Pavarotti, le grand classique superstar

Par L'Economiste | Edition N°:83 Le 10/06/1993 | Partager

Il fait courir les foules. A 56 ans, Luciano Pavarotti, né à Modène en Italie, s'est bâti la plus fabuleuse carrière de chanteur de tous les temps. Ses secrets? Le contre-ut, l'audace et une image hors normes.

Pavarotti est mieux que grand, immense.
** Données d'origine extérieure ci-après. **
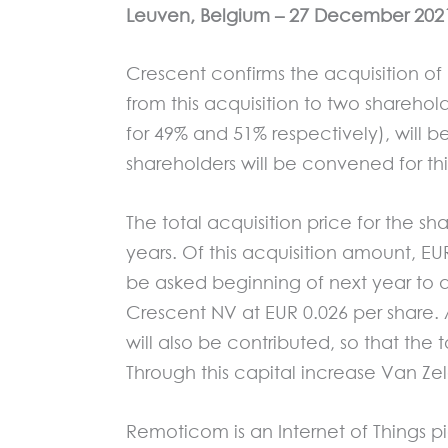
Leuven, Belgi
um
– 27
December 2021
Crescent confirms the acquisition o
from this acquisition to two shareh
for 49% and 51% respectively), will 
shareholders will be convened for th
The total acquisition price for the sh
years. Of this acquisition amount, EU
be asked beginning of next year to a
Crescent NV at EUR 0.026 per share. 
will also be contributed, so that the 
Through this capital increase Van Zel
Remoticom is an Internet of Things p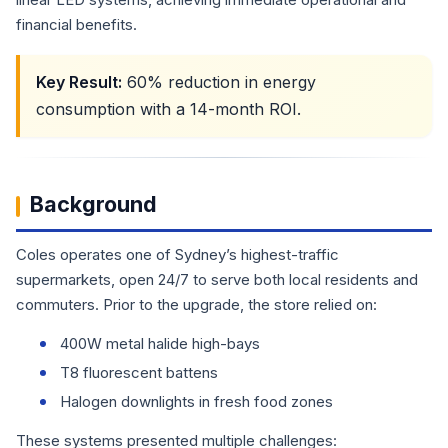
financial benefits.
Key Result:
60% reduction in energy
consumption with a 14-month ROI.
Background
Coles operates one of Sydney’s highest-traffic
supermarkets, open 24/7 to serve both local residents and
commuters. Prior to the upgrade, the store relied on:
400W metal halide high-bays
T8 fluorescent battens
Halogen downlights in fresh food zones
These systems presented multiple challenges: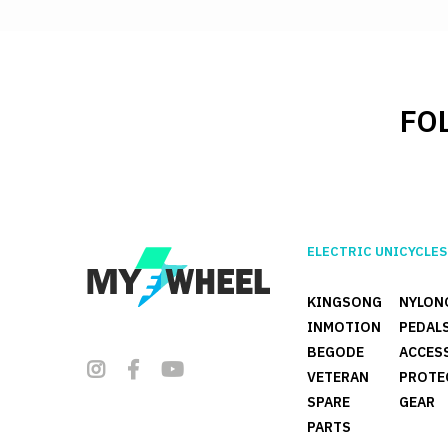
FO
ELECTRIC UNICYCLES
KINGSONG
NYLON
INMOTION
PEDAL
BEGODE
ACCES
VETERAN
PROTE
SPARE
GEAR
PARTS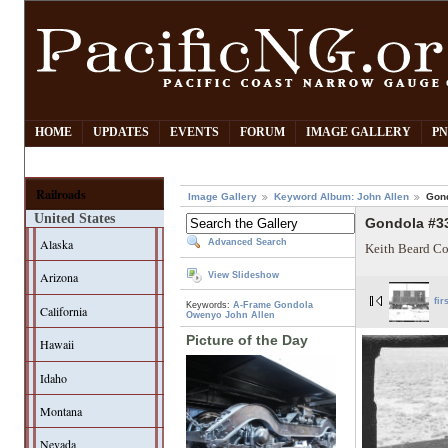
HOME
UPDATES
EVENTS
FORUM
IMAGE GALLERY
PN
Railroads
Image Gallery
Keyword Album: John Allen
Gon
United States
Gondola #3
Alaska
Advanced Search
Keith Beard Co
Arizona
View Slideshow
fir
Keywords:
A-Frame Gondola
California
Owenyo
John Allen
Picture of the Day
Hawaii
Idaho
Montana
Nevada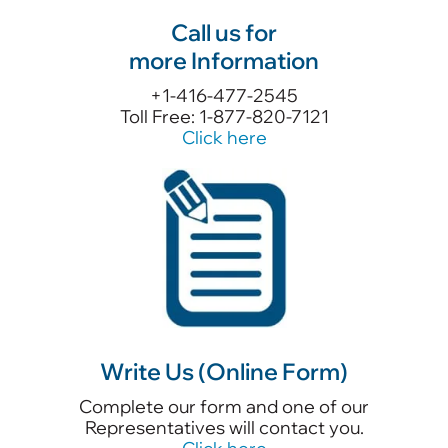
Call us for
more Information
+1-416-477-2545
Toll Free: 1-877-820-7121
Click here
Write Us (Online Form)
Complete our form and one of our
Representatives will contact you.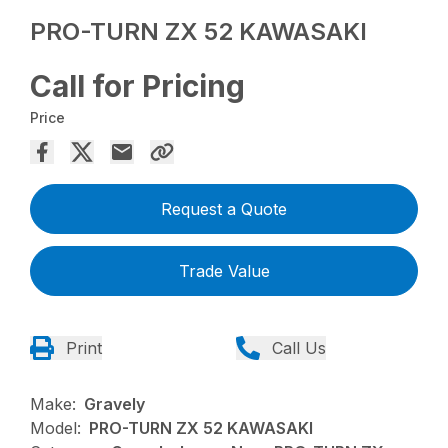
PRO-TURN ZX 52 KAWASAKI
Call for Pricing
Price
Request a Quote
Trade Value
Print
Call Us
Make:
Gravely
Model:
PRO-TURN ZX 52 KAWASAKI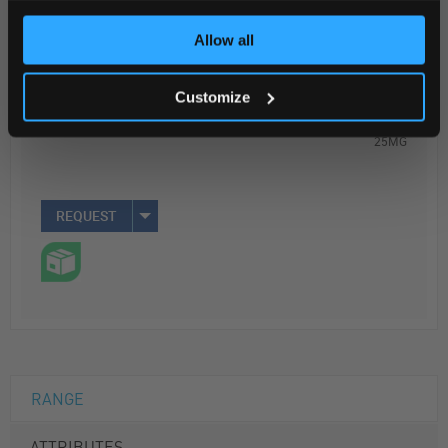
ADD
Allow all
Your Price
Customize
$1,125.55
25MG
REQUEST
RANGE
ATTRIBUTES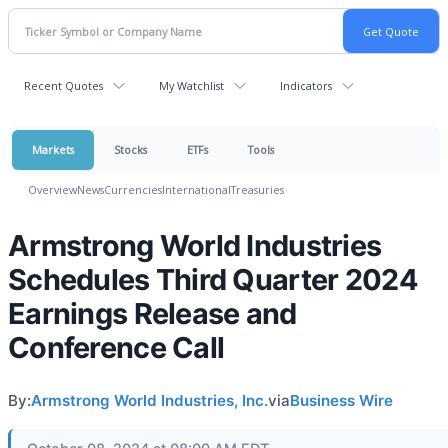
Recent Quotes
My Watchlist
Indicators
Markets
Stocks
ETFs
Tools
Overview
News
Currencies
International
Treasuries
Armstrong World Industries
Schedules Third Quarter 2024
Earnings Release and
Conference Call
By:
Armstrong World Industries, Inc.
via
Business Wire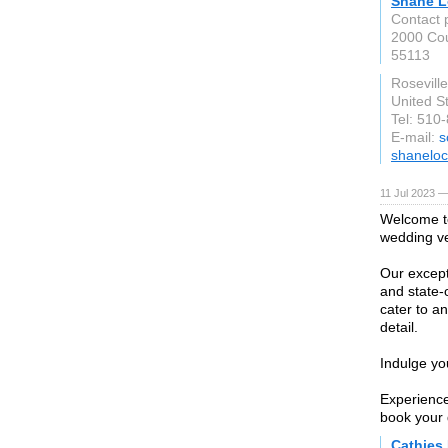
Shane L
Contact 
2000 Co
55113
Rosevill
United S
Tel: 510
E-mail:
s
shanelo
11 Jul 2023 —
Welcome to
wedding v
Our except
and state-o
cater to an
detail.
Indulge yo
Experience
book your 
Cathies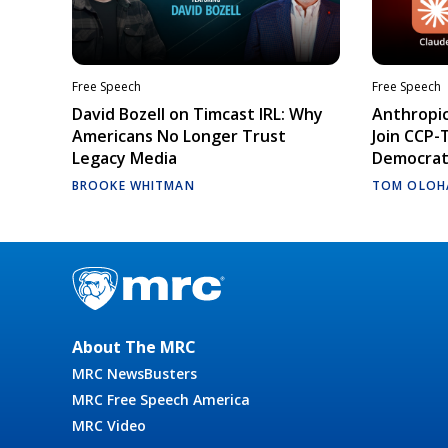
Free Speech
Free Speech
David Bozell on Timcast IRL: Why
Anthropic
Americans No Longer Trust
Join CCP-
Legacy Media
Democrati
BROOKE WHITMAN
TOM OLOH
About The MRC
MRC NewsBusters
MRC Free Speech America
MRC Video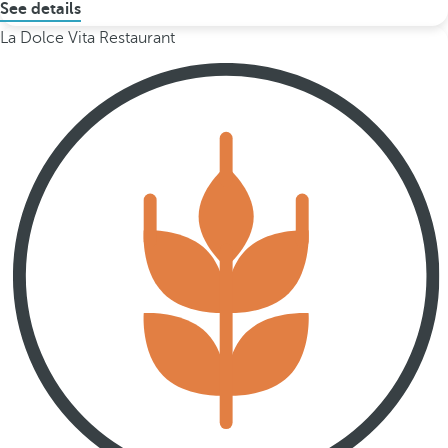
See details
La Dolce Vita Restaurant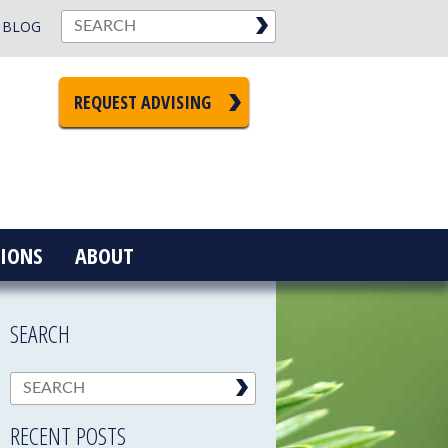
BLOG
REQUEST ADVISING
IONS
ABOUT
SEARCH
RECENT POSTS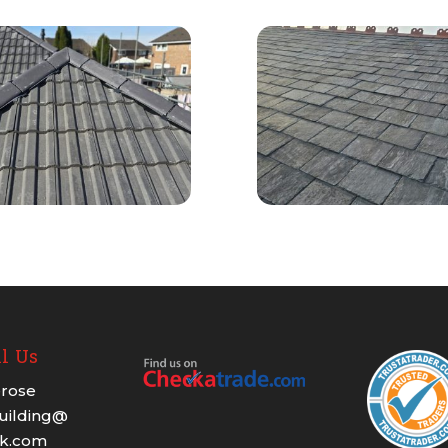
l Us
rose
building@
ok.com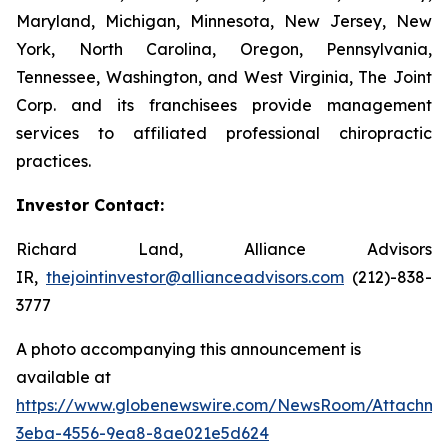
Maryland, Michigan, Minnesota, New Jersey, New
York, North Carolina, Oregon, Pennsylvania,
Tennessee, Washington, and West Virginia, The Joint
Corp. and its franchisees provide management
services to affiliated professional chiropractic
practices.
Investor Contact:
Richard Land, Alliance Advisors
IR,
thejointinvestor@allianceadvisors.com
(212)-838-
3777
A photo accompanying this announcement is
available at
https://www.globenewswire.com/NewsRoom/Attachme
3eba-4556-9ea8-8ae021e5d624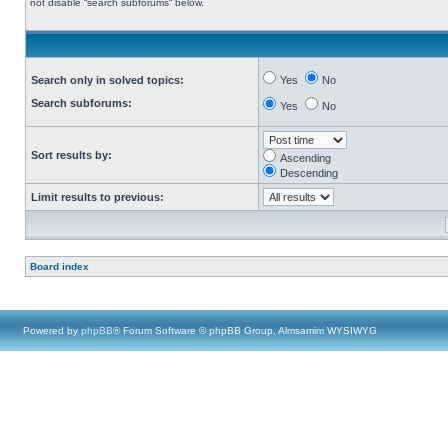
not disable “search subforums“ below.
Search only in solved topics:
Yes
No
Search subforums:
Yes
No
Sort results by:
Ascending
Descending
Limit results to previous:
Board index
Powered by
phpBB
® Forum Software © phpBB Group, Almsamim WYSIWYG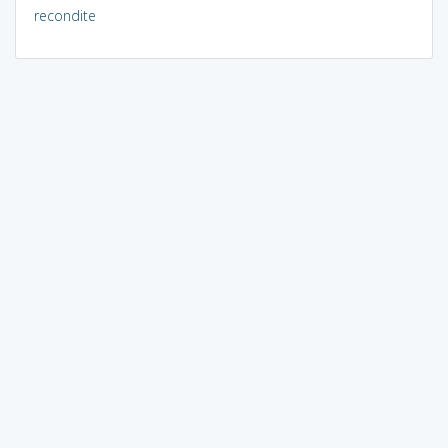
recondite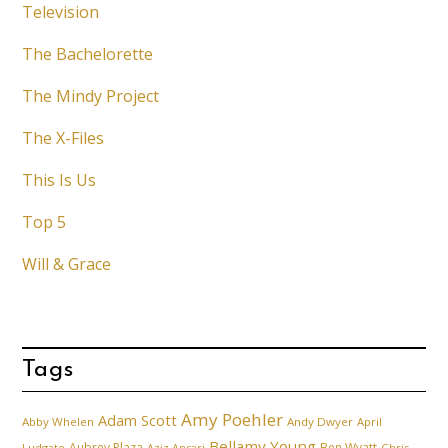
Television
The Bachelorette
The Mindy Project
The X-Files
This Is Us
Top 5
Will & Grace
Tags
Amy Poehler
Adam Scott
Abby Whelen
Andy Dwyer
April
Bellamy Young
Aubrey Plaza
Ben Wyatt
Ludgate
Aziz Ansari
Chris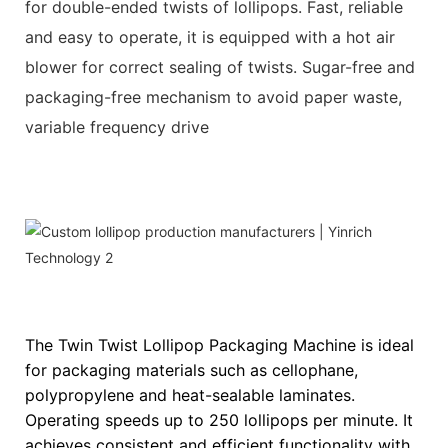
for double-ended twists of lollipops. Fast, reliable
and easy to operate, it is equipped with a hot air
blower for correct sealing of twists. Sugar-free and
packaging-free mechanism to avoid paper waste,
variable frequency drive
The Twin Twist Lollipop Packaging Machine is ideal
for packaging materials such as cellophane,
polypropylene and heat-sealable laminates.
Operating speeds up to 250 lollipops per minute. It
achieves consistent and efficient functionality with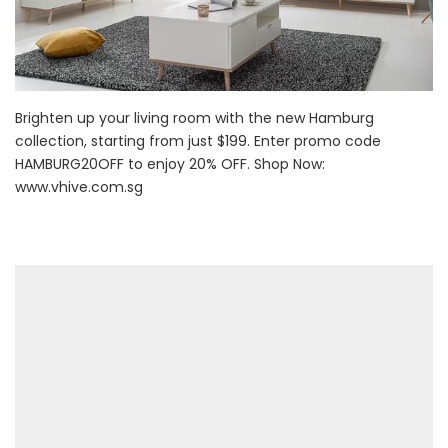
Brighten up your living room with the new Hamburg
collection, starting from just $199. Enter promo code
HAMBURG20OFF to enjoy 20% OFF. Shop Now:
www.vhive.com.sg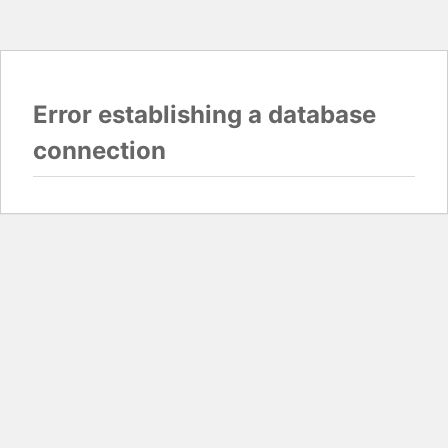
Error establishing a database
connection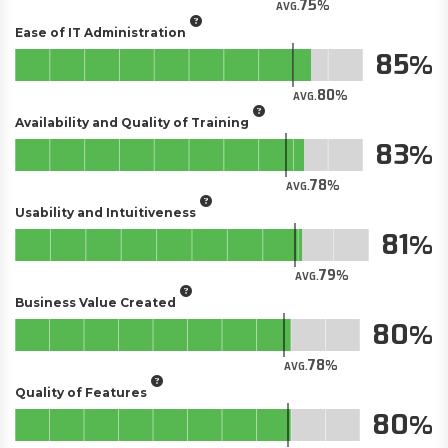
75
AVG.
Ease of IT Administration
85
80
AVG.
Availability and Quality of Training
83
78
AVG.
Usability and Intuitiveness
81
79
AVG.
Business Value Created
80
78
AVG.
Quality of Features
80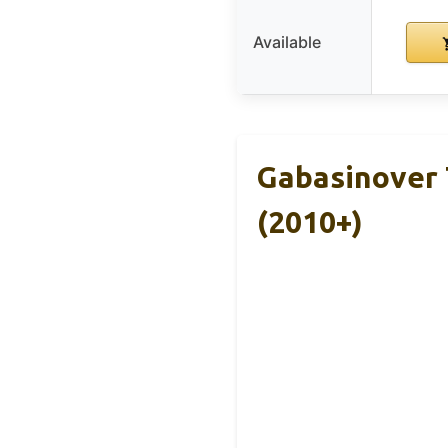
Available
Gabasinover 
(2010+)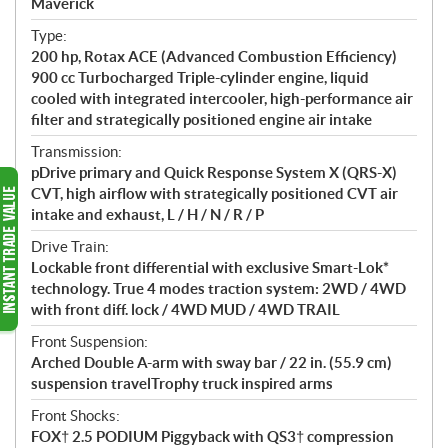
Maverick
t
Type:
i
200 hp, Rotax ACE (Advanced Combustion Efficiency)
o
900 cc Turbocharged Triple-cylinder engine, liquid
n
cooled with integrated intercooler, high-performance air
s
filter and strategically positioned engine air intake
Transmission:
pDrive primary and Quick Response System X (QRS-X)
CVT, high airflow with strategically positioned CVT air
intake and exhaust, L / H / N / R / P
Drive Train:
Lockable front differential with exclusive Smart-Lok*
technology. True 4 modes traction system: 2WD / 4WD
with front diff. lock / 4WD MUD / 4WD TRAIL
Front Suspension:
Arched Double A-arm with sway bar / 22 in. (55.9 cm)
suspension travelTrophy truck inspired arms
Front Shocks:
FOX† 2.5 PODIUM Piggyback with QS3† compression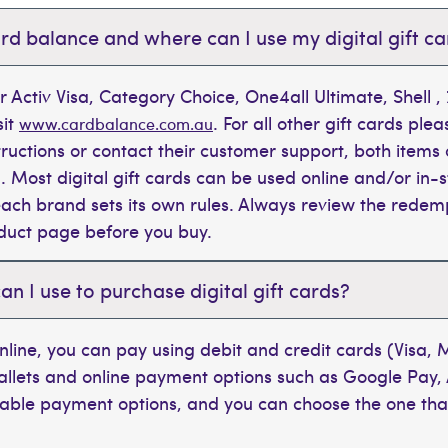
rd balance and where can I use my digital gift c
r Activ Visa, Category Choice, One4all Ultimate, Shell 
sit
. For all other gift cards plea
www.cardbalance.com.au
tructions or contact their customer support, both items 
. Most digital gift cards can be used online and/or in-s
t each brand sets its own rules. Always review the rede
oduct page before you buy.
 I use to purchase digital gift cards?
line, you can pay using debit and credit cards (Visa,
wallets and online payment options such as Google Pay,
ilable payment options, and you can choose the one tha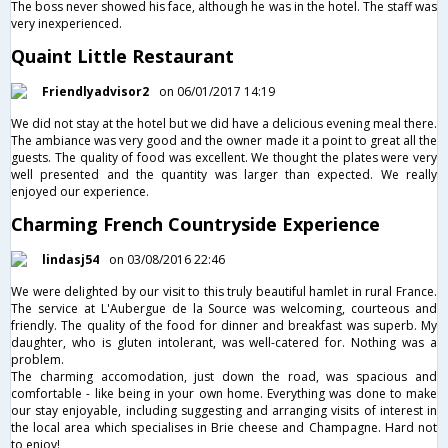
The boss never showed his face, although he was in the hotel. The staff was
very inexperienced.
Quaint Little Restaurant
Friendlyadvisor2
on 06/01/2017 14:19
We did not stay at the hotel but we did have a delicious evening meal there.
The ambiance was very good and the owner made it a point to great all the
guests. The quality of food was excellent. We thought the plates were very
well presented and the quantity was larger than expected. We really
enjoyed our experience.
Charming French Countryside Experience
lindasj54
on 03/08/2016 22:46
We were delighted by our visit to this truly beautiful hamlet in rural France.
The service at L'Aubergue de la Source was welcoming, courteous and
friendly. The quality of the food for dinner and breakfast was superb. My
daughter, who is gluten intolerant, was well-catered for. Nothing was a
problem.
The charming accomodation, just down the road, was spacious and
comfortable - like being in your own home. Everything was done to make
our stay enjoyable, including suggesting and arranging visits of interest in
the local area which specialises in Brie cheese and Champagne. Hard not
to enjoy!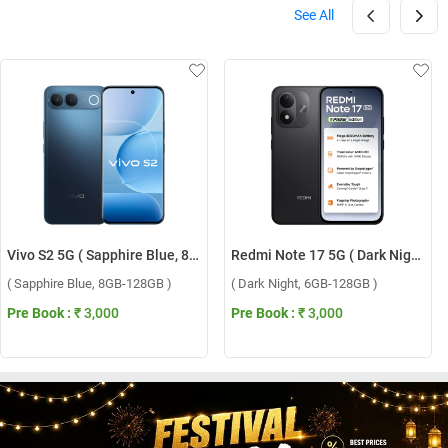
See All
Vivo S2 5G ( Sapphire Blue, 8GB-128GB )
Redmi Note 17 5G ( Dark Night, 6GB-128GB )
( Sapphire Blue, 8GB-128GB )
( Dark Night, 6GB-128GB )
Pre Book :
₹ 3,000
Pre Book :
₹ 3,000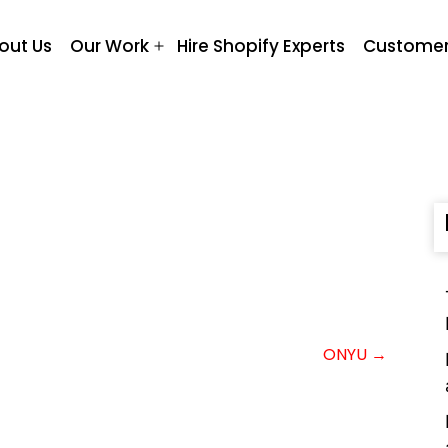
out Us
Our Work
Hire Shopify Experts
Customer
Open
menu
ONYU →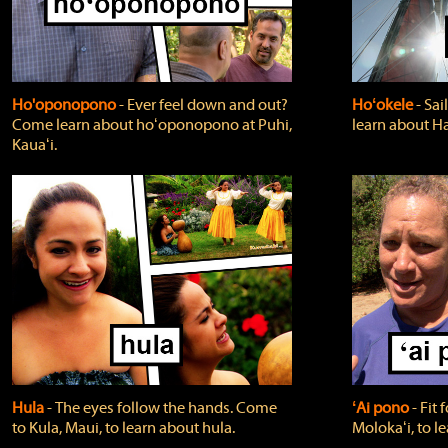
Ho'oponopono
‐ Ever feel down and out?
Hoʻokele
‐ Sai
Come learn about hoʻoponopono at Puhi,
learn about H
Kauaʻi.
Hula
‐ The eyes follow the hands. Come
ʻAi pono
‐ Fit
to Kula, Maui, to learn about hula.
Molokaʻi, to l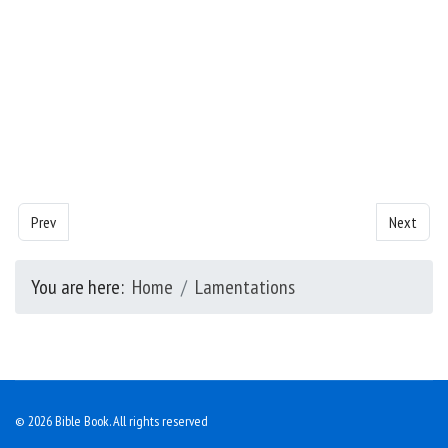
Previous article: Lamentations - Chapter 2
Next artic
Prev
Next
You are here:
Home
Lamentations
© 2026 Bible Book. All rights reserved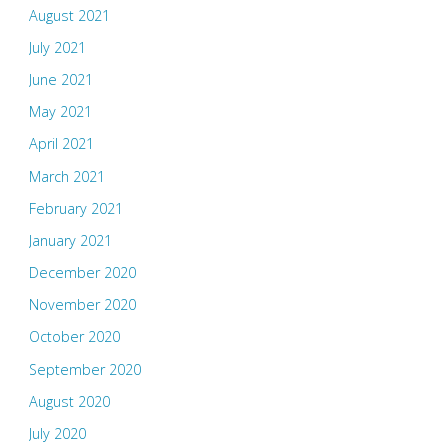
August 2021
July 2021
June 2021
May 2021
April 2021
March 2021
February 2021
January 2021
December 2020
November 2020
October 2020
September 2020
August 2020
July 2020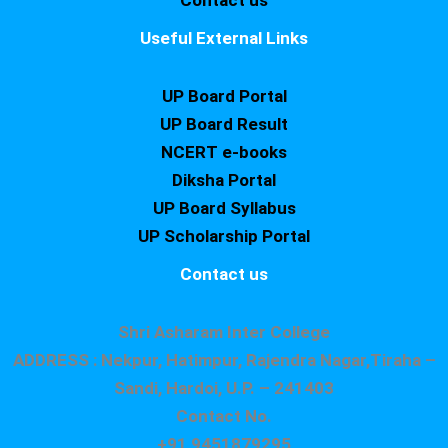
Contact us
Useful External Links
UP Board Portal
UP Board Result
NCERT e-books
Diksha Portal
UP Board Syllabus
UP Scholarship Portal
Contact us
Shri Asharam Inter College
ADDRESS : Nekpur, Hatimpur, Rajendra Nagar,Tiraha –
Sandi, Hardoi, U.P. – 241403
Contact No.
+91 9451879295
En hauteur (1,90m) comme en largeur (disons... "ample"). Comme il a pris du poids (jusqu'à 135 kilos) et que cols serrés et vêtements prés du corps "l'embêtent", il se met à l'aise dans des sortes d'oripeaux bariolés, à la fois grandioses et bon enfant.

Il partage avec Jessy2 Norman le titre de superstar du chant classique.

Le chant "managé"

Débarquant au Metropolitan de New-York en 1968, bon ténor, l'Italien Pavarotti n'avait aucune idée de sa carrière, acceptant les offres au petit bonheur.

C'est Herbert Breslin, manager, qui lui programma cette "Fille du régiment" en 1972, qui le fit littéralement "éclater”.

Dés son deuxième concert à Dallas, Pavarotti se trouve une parade: l'incopiable mouchoir blanc, qu'il tient à la main en chantant pour se donner une contenance. "Mon mouchoir, dit-il, je me le donne pour me sentir moins bête".

Avec sa voix, qu'il considère comme "un don de Dieu", à raison d'un rôle nouveau par saison, en quinze ans Pavarotti a fait le tour de ce qu'il peut chanter sans danger. Il a renoncé à "Turandot"; mais il a maîtrisé avec les bons délais "Aïda" et "Le trouvère", réputés usants.

Il enregistre ensuite "Otello", le rôle des rôles, mais vocalement crucifiant. A Milan, Londres, New-York, Paris, étapes obligées d'une carrière mondiale. il a ajouté Salzbourg, consécration unique pour un Italien: le rôle-titre de l'"Idoménée" de Mozzart, en 1983.

Le récital, dit Pavarotti, c'est"le bras de fer de la voix": on opère sans costume, sans partenaire, sans filet.

Seul Pavarotti fait venir à Hyde Park, sous la pluie, cent mille personnes, pour lui seul un parking de douze mille Mercedes se forme devant un stade de Stuttgart; et vingt mille personnes à Paris, huit mille à Toulouse, près de cinq mille à Aubagne et trois mille à Lyon ont assisté religieusement, souvent debout, l'année dernière à la retransmission en direct de "Un bal masqué" de Verdi.

Aujourd'hui, Pavarotti ne chante plus guère désormais que 35 soirs l'an, et, contrairement à ce que ferait croire la publicité mondiale accordée à ses récitals, plus souvent à l'Opéra: peut-être 20 contre 15.